Maybe this should be its own post.

In high school I read Joseph Heller’s Catch-22 and loved it. Several faculty told me variations on the phrase “you can’t possibly enjoy or understand that books because you don’t have enough life experience”. To which, I basically said nothing but should have given a solid “fuck you” to each one. Kinda did that by finishing the book in spite. But I really did enjoy it and understood as much as I could at the time. Read the thing with a dictionary in the other hand because of my relatively limited vocabulary and Heller’s completely unlimited vocabulary. I also used CliffsNotes or Sparknotes, whatever was available at the time. I do not remember which. The point I’m trying to make is that I went out of my way to get every morsel out of the book.

The character I want to bring up is Dunbar. Roundabout way of getting here, but we’re here. Dunbar’s whole idea was that if life was exciting time moved faster. And to combat this, he cultivated boredom to slow down time. This is a pretty gross reduction of the concept and its implementation in the novel. I’ll expand: Dunbar believed that when they were flying missions and just about getting killed every second of them, time seemed to move faster. He feared death. Dunbar reasoned that since the action of the missions sped up time, the opposite of that kind of action was boredom and therefore the cultivation of boredom would slow down time and extend his time being alive. There’s a hell of a lot of philosophy that goes into this line of reasoning and in Catch-22 Dunbar even goes into the math behind it reasoning how much more life he has given himself.

I’m not going to go into all of the details, we have the gist of the idea and will move on form here.

There have been more than a few articles written on the importance of cultivating boredom from the sake of creating art (like this one on Medium or this other one by Phil Vance) or fostering the development of a child. (A note for clarity’s sake, I just googled these articles up and do not endorse any or the aforementioned links. I know effectively nothing about Phil Vance or the Child Mind Institute. I’m really hoping they’re not insane in a bad way, or politically motivated, or evil in some way. Not saying they are, or aren’t. I just don’t know.)

To be perfectly clear, I agree with the Medium article. The other two I partly agree with to varying degrees. The Googlemachine is one hell of a device.

I first read the Medium article a while ago, really not sure when. But it has been weighing on me ever since. I constantly go for the cheap dopamine hit on my phone or the tv and spend very little time just bored and waiting for something to come to mind. I spend entirely too little time musing without a goal in mind. I’m hopelessly addicted to instant gratification.

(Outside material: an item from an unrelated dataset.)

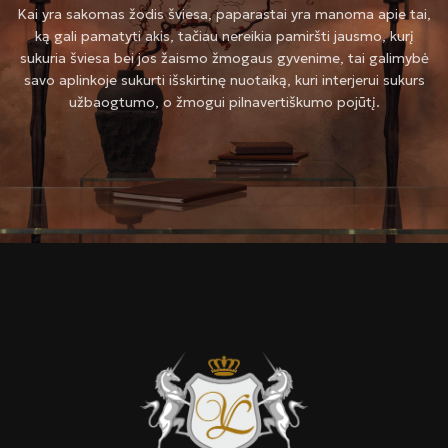
Kai yra sakomas žodis šviesa, paparastai yra manoma apie tai,
ką gali pamatyti akis, tačiau nereikia pamiršti jausmo, kurį
sukuria šviesa bei jos žaismo žmogaus gyvenime, tai galimybė
savo aplinkoje sukurti išskirtinę nuotaiką, kuri interjerui sukurs
užbaogtumo, o žmogui pilnavertiškumo pojūtį.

That dopamine is so easy to get out of the internet, I desperately want to stop it.

For example, I really want to get myself a dumbphone and leave mobile internet in my dust. Unfortunately i rely way too much on GPS to do that. I’m a transplant and hopelessly lost without the maps on my phone. I’ve been looking at the Light II Phone for quite some time. That and another one, the Punkt MP02. These are the frontrunners in my dumbphone race. Now I’m very distracted again, this time by shopping for a new phone. Murder.

Phones aside, I really want to get off of Social Media. I really want to get off of the mobile side of the internet. I really want out of the smartphone rat race.

I need to cultivate time to be bored and just let my mind wander without getting the easy dopamine from the aforementioned sources.

Tomorrow is a new day and i can start eliminating the things I don’t need on my phone in the morning. Maybe that’s a project that can actually happen.

The plan for this post was to go in depth about boredom an art, looks like that really is going to be its own post. Possibly tomorrow.